Well, ask Anti-Resonance, he's the one with worked with all that stuff. I did just notices that samples 0, 1, 4, 6, 7 and 8 of Chrono Trigger sounds often different from emulator to emulator and from SPC player to SPC players. The basic decompression algorithm (often noted "old ADPCM system") did just not handle one thing in overflow correctly, causing some short samples to behave different when looped on themselves. When the samples overflows in the BRR compression, it's possible to turn the decompression in a pseudo-random number generator and having resonnant noise samples. Chrono Trigger uses it to its samples 4, 6, 7 and 8. They sound all like white noise, but with different kind of resonnance. On old emulators they sound just like normal tune (no noise), and more recent emultators/SPC players used various hacks so they sound just like perfect white noise, making them sounding all the same, while on the real hardware it isn't pure white noise, but 4 variants of different noises.

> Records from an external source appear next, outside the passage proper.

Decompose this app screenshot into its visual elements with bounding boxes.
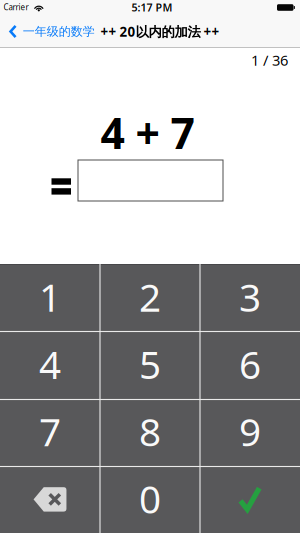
staticText: 一年级的数学 bbox=[23, 24, 95, 39]
button[interactable]: 2 bbox=[101, 264, 199, 329]
staticText: 5 bbox=[139, 338, 161, 390]
staticText: Carrier bbox=[4, 2, 28, 12]
button[interactable]: 一年级的数学 bbox=[9, 24, 95, 39]
button[interactable] bbox=[201, 467, 299, 532]
staticText: 2 bbox=[139, 271, 161, 322]
button[interactable]: 0 bbox=[101, 466, 199, 531]
staticText: 5:17 PM bbox=[132, 0, 172, 14]
button[interactable]: 7 bbox=[1, 399, 99, 464]
staticText: 8 bbox=[139, 406, 161, 457]
staticText: 1 bbox=[39, 271, 61, 322]
staticText: 1 / 36 bbox=[251, 50, 288, 70]
button[interactable] bbox=[1, 467, 99, 532]
button[interactable]: 8 bbox=[101, 399, 199, 464]
staticText: 3 bbox=[239, 271, 261, 322]
staticText: 6 bbox=[239, 338, 261, 390]
staticText: 0 bbox=[139, 473, 161, 524]
button[interactable]: 1 bbox=[1, 264, 99, 329]
button[interactable]: 6 bbox=[201, 331, 299, 396]
staticText: ++ 20以内的加法 ++ bbox=[100, 23, 220, 40]
button[interactable]: 4 bbox=[1, 331, 99, 396]
button[interactable]: 5 bbox=[101, 331, 199, 396]
staticText: 7 bbox=[39, 406, 61, 457]
staticText: 4 bbox=[39, 338, 61, 390]
button[interactable]: 9 bbox=[201, 399, 299, 464]
staticText: 4 + 7 bbox=[100, 104, 194, 161]
staticText: 9 bbox=[239, 406, 261, 457]
button[interactable]: 3 bbox=[201, 264, 299, 329]
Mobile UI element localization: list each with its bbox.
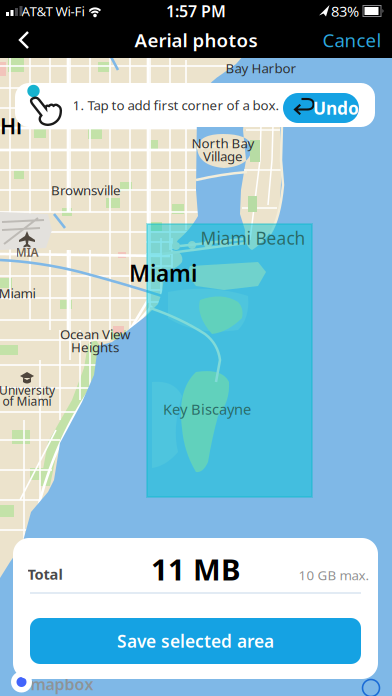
staticText: 10 GB max. xyxy=(298,566,370,584)
staticText: Brownsville xyxy=(51,181,121,199)
staticText: of Miami xyxy=(2,393,52,409)
staticText: Save selected area xyxy=(117,630,274,652)
staticText: University xyxy=(0,382,55,398)
staticText: Miami xyxy=(0,284,36,302)
button[interactable]: Undo xyxy=(283,93,359,123)
staticText: Miami Beach xyxy=(200,226,306,250)
staticText: MIA xyxy=(16,244,38,260)
staticText: mapbox xyxy=(30,673,94,695)
staticText: 1. Tap to add first corner of a box. xyxy=(72,96,280,114)
staticText: Miami xyxy=(129,258,197,288)
button[interactable]: Cancel xyxy=(317,24,387,56)
staticText: Hi xyxy=(0,112,22,140)
staticText: Village xyxy=(203,147,243,165)
button[interactable]: Save selected area xyxy=(30,618,361,664)
staticText: Bay Harbor xyxy=(226,59,296,77)
staticText: 11 MB xyxy=(151,550,241,588)
staticText: Key Biscayne xyxy=(163,399,251,419)
staticText: 1:57 PM xyxy=(166,0,226,22)
staticText: Heights xyxy=(71,338,119,356)
staticText: Aerial photos xyxy=(134,28,258,52)
staticText: Undo xyxy=(313,96,359,120)
staticText: North Bay xyxy=(192,134,254,152)
staticText: Cancel xyxy=(322,28,382,52)
staticText: AT&T Wi-Fi xyxy=(22,2,84,20)
staticText: Total xyxy=(28,564,62,584)
staticText: 83% xyxy=(331,1,359,21)
button[interactable] xyxy=(6,24,42,56)
staticText: Ocean View xyxy=(60,325,130,343)
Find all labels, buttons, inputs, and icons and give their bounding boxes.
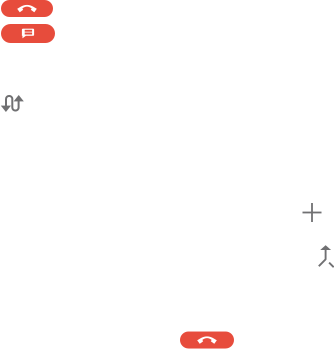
button[interactable]: Swap calls [0,93,26,114]
button[interactable]: End call [180,332,234,348]
button[interactable]: Add call [299,200,325,226]
button[interactable]: Send message [1,24,55,43]
button[interactable]: End call [1,0,53,17]
button[interactable]: Merge calls [317,243,334,269]
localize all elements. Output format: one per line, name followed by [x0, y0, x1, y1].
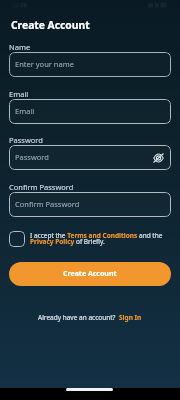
button[interactable]: Enter your name [9, 52, 171, 77]
staticText: Confirm Password [15, 199, 80, 209]
button[interactable]: Sign In [118, 311, 143, 324]
button[interactable]: Password [9, 145, 171, 170]
staticText: Name [9, 42, 31, 52]
staticText: Password [15, 152, 49, 162]
button[interactable]: Hide password [151, 151, 165, 165]
staticText: Email [15, 106, 35, 116]
staticText: Already have an account? [38, 313, 118, 322]
staticText: Create Account [11, 18, 90, 32]
button[interactable]: Confirm Password [9, 192, 171, 217]
staticText: Confirm Password [9, 182, 74, 192]
staticText: Email [9, 89, 29, 99]
button[interactable]: I accept the Terms and Conditions and th… [9, 231, 167, 247]
button[interactable]: Email [9, 99, 171, 124]
button[interactable]: Create Account [9, 262, 171, 286]
staticText: Enter your name [15, 59, 74, 69]
staticText: Sign In [119, 313, 142, 322]
staticText: I accept the Terms and Conditions and th… [30, 231, 167, 246]
staticText: Create Account [63, 269, 117, 279]
staticText: Password [9, 135, 43, 145]
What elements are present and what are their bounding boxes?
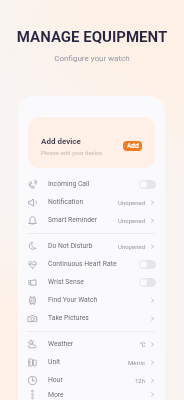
staticText: Unopened — [118, 199, 146, 206]
button[interactable]: Incoming Call — [18, 175, 165, 193]
staticText: Take Pictures — [48, 314, 89, 322]
button[interactable]: Weather — [18, 335, 165, 353]
staticText: Notification — [48, 198, 84, 206]
staticText: Smart Reminder — [48, 216, 97, 224]
staticText: MANAGE EQUIPMENT — [0, 28, 184, 46]
staticText: Unopened — [118, 243, 146, 250]
staticText: Unopened — [118, 217, 146, 224]
button[interactable]: Add device — [28, 117, 155, 168]
staticText: Do Not Disturb — [48, 242, 93, 250]
staticText: Incoming Call — [48, 180, 90, 188]
staticText: Metric — [128, 359, 146, 366]
staticText: ℃ — [140, 341, 146, 348]
staticText: 12h — [135, 377, 146, 384]
button[interactable]: Take Pictures — [18, 309, 165, 327]
button[interactable]: More — [18, 389, 165, 400]
staticText: Add — [127, 142, 139, 150]
staticText: More — [48, 391, 64, 399]
staticText: Unit — [48, 358, 61, 366]
button[interactable]: Unit — [18, 353, 165, 371]
staticText: Wrist Sense — [48, 278, 84, 286]
button[interactable]: Wrist Sense — [18, 273, 165, 291]
staticText: Add device — [41, 137, 81, 146]
button[interactable]: Notification — [18, 193, 165, 211]
button[interactable]: Hour — [18, 371, 165, 389]
staticText: Find Your Watch — [48, 296, 98, 304]
staticText: Hour — [48, 376, 63, 384]
staticText: Weather — [48, 340, 74, 348]
button[interactable]: Smart Reminder — [18, 211, 165, 229]
button[interactable]: Continuous Heart Rate — [18, 255, 165, 273]
button[interactable]: Add — [123, 141, 142, 151]
staticText: Please add your device — [41, 149, 103, 156]
button[interactable]: Do Not Disturb — [18, 237, 165, 255]
staticText: Continuous Heart Rate — [48, 260, 117, 268]
staticText: Configure your watch — [0, 54, 184, 63]
button[interactable]: Find Your Watch — [18, 291, 165, 309]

I think Anti-Resonance worked hard to find the exact behaviour of this, and eventually a real algorithm is out. Chrono Trigger's sound effects still sound different on the last SNES9x than on my real SNES (while sounding much closer than older versions), and AlphaII SPC player seems to have everything accurate.I'm curious. Link please as to when and where this was discovered?

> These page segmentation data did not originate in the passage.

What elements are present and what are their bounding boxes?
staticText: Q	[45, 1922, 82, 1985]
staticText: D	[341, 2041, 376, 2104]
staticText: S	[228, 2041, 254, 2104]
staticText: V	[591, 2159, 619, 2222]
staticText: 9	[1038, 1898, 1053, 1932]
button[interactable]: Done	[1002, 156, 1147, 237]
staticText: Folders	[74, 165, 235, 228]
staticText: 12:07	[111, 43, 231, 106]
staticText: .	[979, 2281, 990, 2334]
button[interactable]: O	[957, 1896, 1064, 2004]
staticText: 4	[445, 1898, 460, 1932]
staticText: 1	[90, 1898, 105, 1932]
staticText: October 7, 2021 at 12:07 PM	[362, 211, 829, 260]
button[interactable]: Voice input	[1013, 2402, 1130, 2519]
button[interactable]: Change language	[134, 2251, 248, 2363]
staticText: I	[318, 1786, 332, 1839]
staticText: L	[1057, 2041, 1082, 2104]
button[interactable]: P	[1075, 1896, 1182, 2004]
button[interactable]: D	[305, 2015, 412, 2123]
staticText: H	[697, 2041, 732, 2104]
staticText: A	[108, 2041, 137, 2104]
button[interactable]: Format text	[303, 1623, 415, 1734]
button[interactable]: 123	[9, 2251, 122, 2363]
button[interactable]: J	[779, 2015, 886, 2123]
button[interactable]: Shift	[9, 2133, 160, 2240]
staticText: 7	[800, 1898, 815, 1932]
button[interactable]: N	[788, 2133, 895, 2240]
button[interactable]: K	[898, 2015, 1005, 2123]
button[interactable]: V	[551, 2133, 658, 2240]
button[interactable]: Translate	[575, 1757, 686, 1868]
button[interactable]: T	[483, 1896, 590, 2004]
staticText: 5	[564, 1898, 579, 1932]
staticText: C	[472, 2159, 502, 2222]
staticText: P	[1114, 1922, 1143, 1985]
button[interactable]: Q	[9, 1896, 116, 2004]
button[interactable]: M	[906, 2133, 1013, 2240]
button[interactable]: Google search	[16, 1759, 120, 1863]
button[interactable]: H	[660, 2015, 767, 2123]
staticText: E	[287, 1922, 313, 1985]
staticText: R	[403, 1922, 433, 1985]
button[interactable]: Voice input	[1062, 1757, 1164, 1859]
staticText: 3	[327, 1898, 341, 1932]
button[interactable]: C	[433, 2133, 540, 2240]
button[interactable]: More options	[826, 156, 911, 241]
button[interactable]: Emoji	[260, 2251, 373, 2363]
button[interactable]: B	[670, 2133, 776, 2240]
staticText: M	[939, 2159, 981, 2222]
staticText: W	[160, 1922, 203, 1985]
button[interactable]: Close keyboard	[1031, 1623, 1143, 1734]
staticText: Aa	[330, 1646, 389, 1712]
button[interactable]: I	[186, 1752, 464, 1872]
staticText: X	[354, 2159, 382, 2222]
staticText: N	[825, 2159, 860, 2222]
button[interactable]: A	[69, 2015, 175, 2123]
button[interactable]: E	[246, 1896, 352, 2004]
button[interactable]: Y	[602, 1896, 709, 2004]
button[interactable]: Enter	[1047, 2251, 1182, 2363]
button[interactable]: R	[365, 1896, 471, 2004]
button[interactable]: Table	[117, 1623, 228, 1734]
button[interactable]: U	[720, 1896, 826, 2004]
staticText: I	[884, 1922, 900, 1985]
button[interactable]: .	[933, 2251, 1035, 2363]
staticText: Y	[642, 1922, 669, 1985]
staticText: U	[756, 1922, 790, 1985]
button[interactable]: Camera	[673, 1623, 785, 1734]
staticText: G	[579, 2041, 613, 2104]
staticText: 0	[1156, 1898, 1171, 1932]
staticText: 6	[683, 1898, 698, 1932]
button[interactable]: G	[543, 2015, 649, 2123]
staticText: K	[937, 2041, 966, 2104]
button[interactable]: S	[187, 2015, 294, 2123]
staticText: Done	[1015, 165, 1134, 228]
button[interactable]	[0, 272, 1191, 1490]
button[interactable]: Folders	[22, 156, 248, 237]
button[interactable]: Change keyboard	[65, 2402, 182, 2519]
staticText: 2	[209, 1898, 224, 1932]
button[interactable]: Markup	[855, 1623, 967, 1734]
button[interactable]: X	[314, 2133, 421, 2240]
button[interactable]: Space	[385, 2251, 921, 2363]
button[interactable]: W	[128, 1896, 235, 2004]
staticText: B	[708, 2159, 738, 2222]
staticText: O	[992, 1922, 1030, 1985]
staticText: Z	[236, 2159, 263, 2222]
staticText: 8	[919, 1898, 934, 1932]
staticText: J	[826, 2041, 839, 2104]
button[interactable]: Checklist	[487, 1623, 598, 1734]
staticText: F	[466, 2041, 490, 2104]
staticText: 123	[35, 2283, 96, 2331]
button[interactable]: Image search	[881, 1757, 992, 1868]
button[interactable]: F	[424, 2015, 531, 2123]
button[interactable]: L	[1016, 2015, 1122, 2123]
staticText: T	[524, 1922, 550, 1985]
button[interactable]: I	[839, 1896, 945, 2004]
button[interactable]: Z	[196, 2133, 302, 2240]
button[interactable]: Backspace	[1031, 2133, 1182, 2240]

EDIT : To make things clear, I uploaded some evident WAV examples. They have been ripped from Chrono Trigger, when wind is played.

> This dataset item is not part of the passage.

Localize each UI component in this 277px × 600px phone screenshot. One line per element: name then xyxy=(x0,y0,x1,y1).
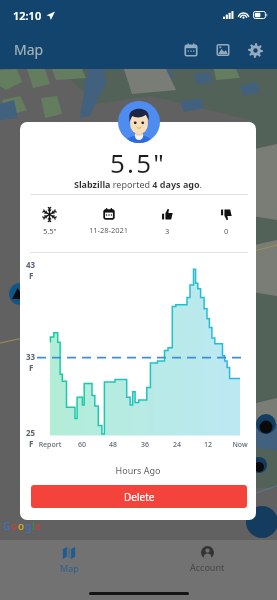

CT_wind_old uses the old innacurate method that don't support noise-self-looping samples. It's weird and doesn't sound much like wind. I'm pretty sure all dated emulators will render something like that.
CT_wind_fake uses a "hack" to support noise-self-looping samples, but in a bad and inacurate way. I think there has been many variants arround, but this one is from Super Jukebox.
CT_wind_real has been recorded from latest AlphaII SPC player and sounds like the real hardware. It's close from version #2 so Joe Gamer won't see any difference, but it actually sound more sofisticated noise than the one above.